The autumn night posed its usual charms, but hunger took precedence over esthetic inclinations. Old Joe did not linger to watch starlight glinting on a pond, investigate fox fire in a swamp, or even to retrieve a nine-inch trout, wounded in combat with some bigger fish, that was feebly wriggling in the shallows. The trout was a delicacy, but so were beechnuts. Let lesser coons settle for less than they wanted.

Coming to a long pool, Old Joe plunged in and swam its length. Thereafter he kept to Willow Brook. He'd seen no evidence of hunters and had no reason to suppose that any were abroad tonight. Though keeping to the water was an amateur's trick—one any good coon hound could decipher without difficulty—leaving this break in his scent was one of Old Joe's numerous forms of insurance. If a hound should get on him, Old Joe would at least have time to plan some really intricate strategy.

Dripping wet, but not even slightly chilled, and with every sense and nerve brought wonderfully alive by his journey through ice water, Old Joe climbed the bank into the beech grove. He paused to reconnoiter.

The grove, composed entirely of massive beech trees, bordered Willow Brook for about a quarter of a mile and gave way to spindly aspens on either side. The best beechnut hunting lay in the most sheltered area near Willow Brook, but there were other considerations.

There had still been no evidence of hunters. Old Joe, however, could not afford to ignore the possibility that some might venture forth. He knew perfectly well that the instant he left Willow Brook he had started laying a hot trail that any mediocre hound could follow. While mediocre hounds were no cause for concern, they were as scarce in the Creeping Hills as apples on a beech tree.

Old Joe must plan accordingly, and his immediate plans centered about a lazy slough that lay a short distance back in the beeches and had its source in a lazy runlet that trickled down an upheaval of massive rocks. He made his way toward that slough.

The grove already had an ample quota of beechnut harvesters of high and low degree. Old Joe circled a snuffling black bear that squatted on its rump, raked dead leaves with both front paws and gusty abandon, and bent its head to lick up beechnuts along with shredded leaves, dirt, and anything else that happened to be in the way. Farther on was a buck with massive antlers, then a whole herd of deer. A family of skunks had come to share the bounty, and a little coon that hadn't yet learned the proper technique of harvesting beechnuts made up in enthusiasm what he lacked in skill.

Old Joe bothered none. The bear and the deer were too big, the skunks too pungent, and he couldn't be bothered with callow little coons. Anyhow, there was plenty for all. Old Joe came to the slough and sat up to turn his pointed nose to each of the four winds.

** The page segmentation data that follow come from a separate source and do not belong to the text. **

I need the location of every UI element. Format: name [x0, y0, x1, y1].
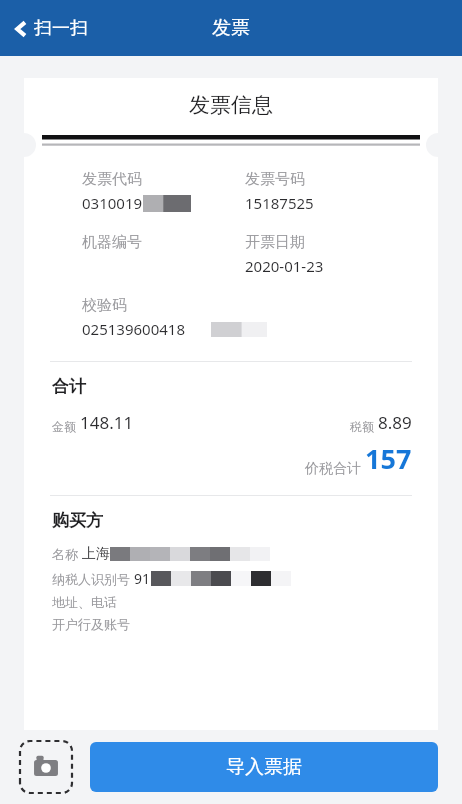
button[interactable]: Camera: [20, 741, 72, 793]
staticText: 发票信息: [189, 92, 273, 118]
staticText: 金额: [52, 418, 80, 434]
staticText: 开户行及账号: [52, 616, 130, 632]
button[interactable]: 导入票据: [90, 742, 438, 792]
staticText: 扫一扫: [34, 17, 88, 40]
staticText: 名称: [52, 545, 82, 563]
staticText: 发票号码: [245, 170, 305, 189]
staticText: 8.89: [378, 411, 412, 434]
staticText: 157: [365, 440, 412, 477]
staticText: 2020-01-23: [245, 256, 324, 276]
staticText: 发票代码: [82, 170, 142, 189]
staticText: 校验码: [82, 296, 127, 315]
staticText: 0310019: [82, 193, 143, 213]
staticText: 机器编号: [82, 233, 142, 252]
staticText: 购买方: [52, 510, 103, 531]
staticText: 开票日期: [245, 233, 305, 252]
staticText: 15187525: [245, 193, 314, 213]
button[interactable]: 扫一扫: [0, 9, 100, 48]
staticText: 上海: [82, 545, 110, 563]
staticText: 税额: [350, 418, 378, 434]
staticText: 导入票据: [226, 755, 302, 779]
staticText: 纳税人识别号: [52, 570, 134, 588]
staticText: 地址、电话: [52, 594, 117, 610]
staticText: 价税合计: [305, 458, 365, 477]
staticText: 发票: [212, 16, 250, 40]
staticText: 91: [134, 569, 151, 588]
staticText: 148.11: [80, 411, 134, 434]
staticText: 合计: [52, 376, 86, 397]
staticText: 025139600418: [82, 319, 185, 339]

Detecting nothing that might interrupt his dinner, he fell to hunting.

Towering high over the slough, touching branches across it as though they were shaking hands, the beech twigs rattled dryly as the wind shook them and beechnuts pattered in the leaves or made tiny splashes in the slough. Old Joe, with no disdain for the many nuts he might have gathered but a hearty contempt for the work involved in gathering them, went directly to a moss-grown stump.

He sniffed it. Then he nibbled it. Finally, half sitting and half crouching, he felt all around it with both front paws. The moss was soft and the stump rotting, but nowhere was there a crack or crevice in which a provident squirrel, anticipating the winter to come, might have concealed any beechnuts.